#### Problem to solve
Return the data exactly, apart from leaving out the pictures.
--- Records to use ---
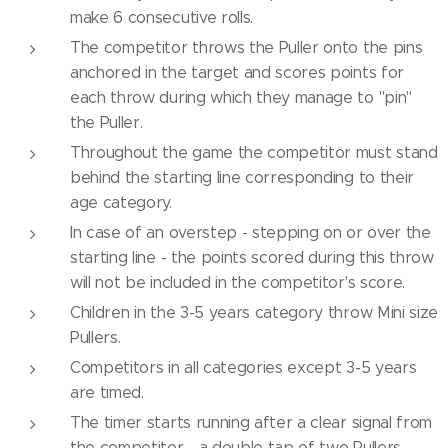
make 6 consecutive rolls.
The competitor throws the Puller onto the pins
anchored in the target and scores points for
each throw during which they manage to "pin"
the Puller.
Throughout the game the competitor must stand
behind the starting line corresponding to their
age category.
In case of an overstep - stepping on or over the
starting line - the points scored during this throw
will not be included in the competitor's score.
Children in the 3-5 years category throw Mini size
Pullers.
Competitors in all categories except 3-5 years
are timed.
The timer starts running after a clear signal from
the competitor - a double tap of two Pullers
---
#### Result below
make 6 consecutive rolls.
The competitor throws the Puller onto the pins
anchored in the target and scores points for
each throw during which they manage to "pin"
the Puller.
Throughout the game the competitor must stand
behind the starting line corresponding to their
age category.
In case of an overstep - stepping on or over the
starting line - the points scored during this throw
will not be included in the competitor's score.
Children in the 3-5 years category throw Mini size
Pullers.
Competitors in all categories except 3-5 years
are timed.
The timer starts running after a clear signal from
the competitor - a double tap of two Pullers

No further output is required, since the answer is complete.